Une contestation basée sur le statut et les privilèges de juridiction
Emmanuel Vertilaire a interjeté appel d’un mandat de comparution émis à son encontre le 2 décembre 2024, estimant qu’en sa qualité de Conseiller-Président, il bénéficie d’une immunité équivalente à celle du Chef de l’État. Il soutient que les accusations, liées à ses fonctions officielles, relèvent d’une juridiction spéciale et non d’un juge ordinaire.
L’argumentaire du Ministère public
Dans son réquisitoire, le Ministère public a jugé recevable l’appel, arguant que le mandat contesté constitue une ordonnance implicite de compétence, susceptible d’être attaquée. Toutefois, il a rejeté l’interprétation de Vertilaire concernant son immunité, rappelant que le Conseil Présidentiel de Transition est un organe collégial et non une présidence individuelle.
Le réquisitoire a précisé que bien que les membres du CPT exercent des prérogatives présidentielles, ils ne peuvent se prévaloir du titre de Président de la République, ni revendiquer les privilèges de juridiction qui s’y rattachent.
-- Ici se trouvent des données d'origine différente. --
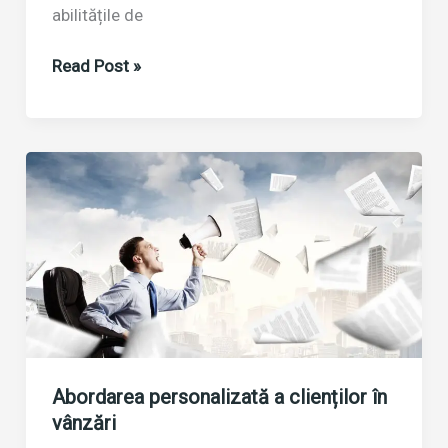
abilitățile de
De
Read Post »
ce
are
organizația
ta
nevoie
de
cursuri
de
vânzări?
Abordarea personalizată a clienților în
vânzări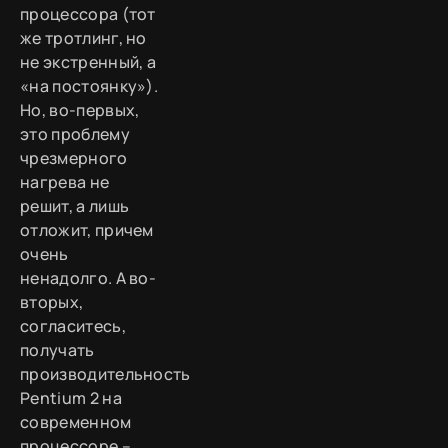
процессора (тот
же тротлинг, но
не экстренный, а
«на постоянку»).
Но, во-первых,
это проблему
чрезмерного
нагрева не
решит, а лишь
отложит, причем
очень
ненадолго. А во-
вторых,
согласитесь,
получать
производительность
Pentium 2 на
современном
процессоре –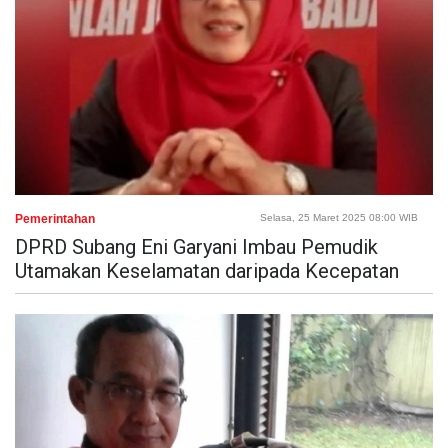
Pemerintahan
Selasa, 25 Maret 2025 08:00 WIB
DPRD Subang Eni Garyani Imbau Pemudik
Utamakan Keselamatan daripada Kecepatan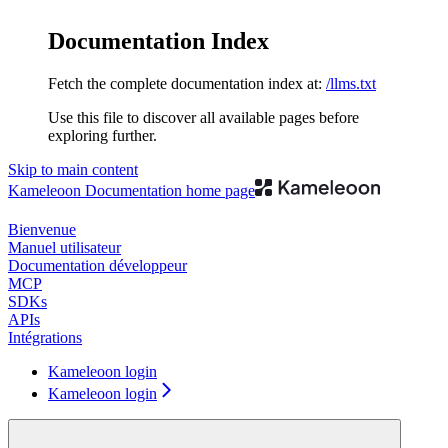
Documentation Index
Fetch the complete documentation index at:
/llms.txt
Use this file to discover all available pages before
exploring further.
Skip to main content
Kameleoon Documentation
home page
Bienvenue
Manuel utilisateur
Documentation développeur
MCP
SDKs
APIs
Intégrations
Kameleoon login
Kameleoon login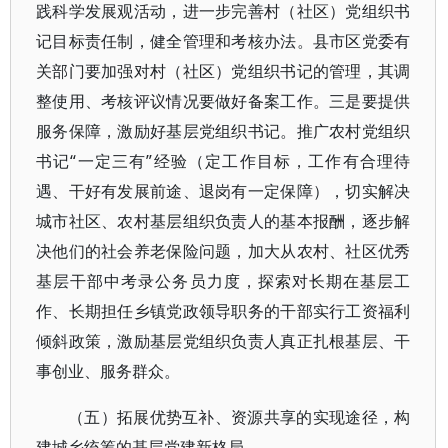
践科学发展观活动，进一步完善村（社区）党组织书
记目标责任制，健全管理和考核办法。县市区党委有
关部门要加强对村（社区）党组织书记的管理，其调
整使用、考核评议情况要做好备案工作。三是要提供
服务保障，激励好基层党组织书记。推广农村党组织
书记“一定三有”经验（定工作目标，工作有合理待
遇、干好有发展前途、退岗有一定保障），切实解决
城市社区、农村基层组织负责人的基本报酬，逐步解
决他们的社会养老保险问题，加大从农村、社区优秀
基层干部中考录公务员力度，探索对长期在基层工
作、长期担任乡镇党政领导职务的干部实行工资福利
倾斜政策，激励基层党组织负责人真正扎根基层、干
事创业、服务群众。
（五）拓展优势互补、资源共享的实现途径，构
建城乡统筹的基层党建新格局。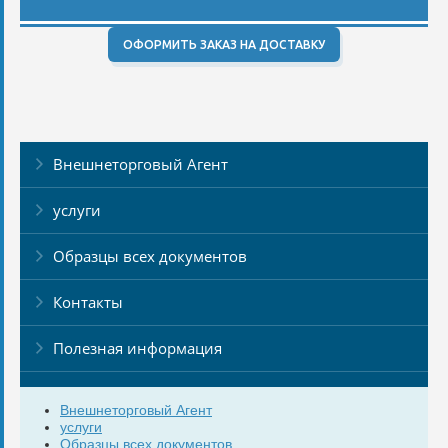
ОФОРМИТЬ ЗАКАЗ НА ДОСТАВКУ
Внешнеторговый Агент
услуги
Образцы всех документов
Контакты
Полезная информация
Внешнеторговый Агент
услуги
Образцы всех документов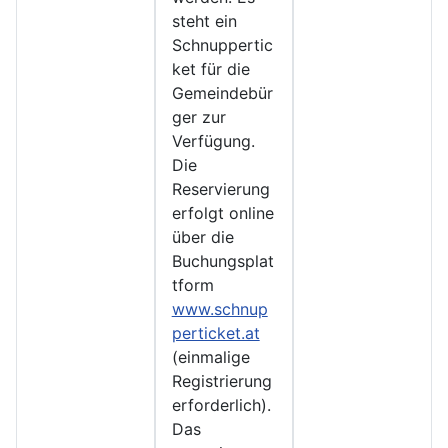
steht ein
Schnuppertic
ket für die
Gemeindebür
ger zur
Verfügung.
Die
Reservierung
erfolgt online
über die
Buchungsplat
tform
www.schnup
perticket.at
(einmalige
Registrierung
erforderlich).
Das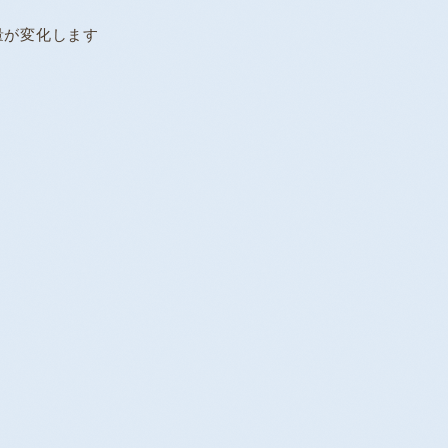
量が変化します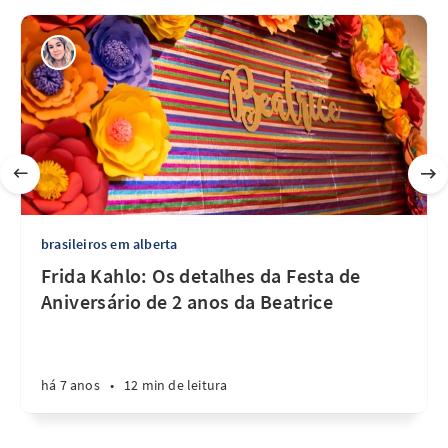
brasileiros em alberta
Frida Kahlo: Os detalhes da Festa de
Aniversário de 2 anos da Beatrice
há 7 anos
•
12 min de leitura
Un contexte de lutte contre la corruption
Les accusations à l’encontre de Vertilaire découlent d’un rapport de l’Unité de Lutte Contre la Corruption (ULCC), ayant conduit à l’ouverture d’une enquête judiciaire. Parmi les autres personnalités citées figurent Louis Gérald Gilles et Smith Augustin, également conseillers-présidents au sein du CPT.
Le Ministère public a également réfuté l’application de l’article 90 du Code pénal, invoqué par Vertilaire pour contester la légalité des poursuites. Selon le réquisitoire, cet article ne s’applique pas à un Conseiller-Président dans le cadre de ses fonctions.
Une conclusion qui redéfinit les limites juridiques
À l’issue de son analyse, le Ministère public a recommandé que la Cour d’Appel infirme l’ordonnance du juge Félismé et ordonne la suspension de toute action judiciaire contre Emmanuel Vertilaire, en raison de sa qualité particulière. Cette position met en lumière la complexité juridique entourant les fonctions des membres du CPT et pose un précédent pour les futures interprétations des privilèges liés à ce rôle.
Ce dossier illustre les défis posés par la gouvernance transitionnelle en Haïti et les efforts croissants pour équilibrer transparence, responsabilité et respect des institutions.